[Transcribed page contents]
◇ ◇ ◇ ◇

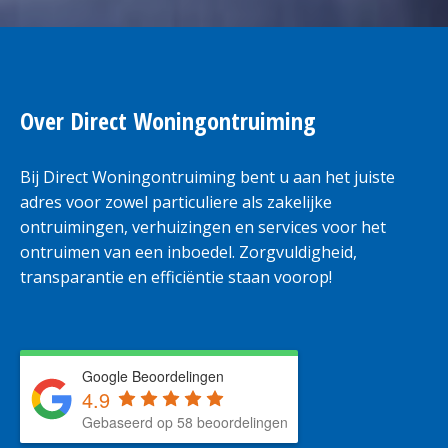
Over Direct Woningontruiming
Bij Direct Woningontruiming bent u aan het juiste
adres voor zowel particuliere als zakelijke
ontruimingen, verhuizingen en services voor het
ontruimen van een inboedel. Zorgvuldigheid,
transparantie en efficiëntie staan voorop!
Google Beoordelingen
4.9
Gebaseerd op 58 beoordelingen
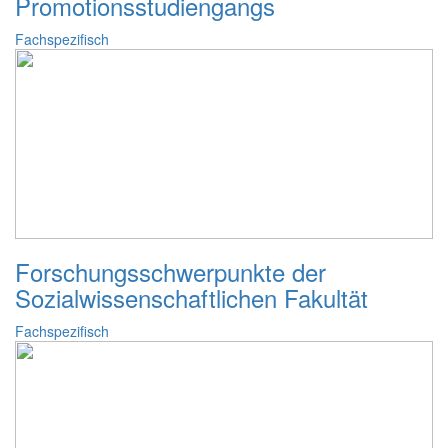
Promotionsstudiengangs
Fachspezifisch
Forschungsschwerpunkte der
Sozialwissenschaftlichen Fakultät
Fachspezifisch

◇ ◇ ◇ ◇

_WORK ITEM_
Reproduce the line containing "Forschungsschwerpunkte der" and every line after it. Stop at the last line of the records, and add nothing.

_TASK SOLUTION_
Forschungsschwerpunkte der
Sozialwissenschaftlichen Fakultät
Fachspezifisch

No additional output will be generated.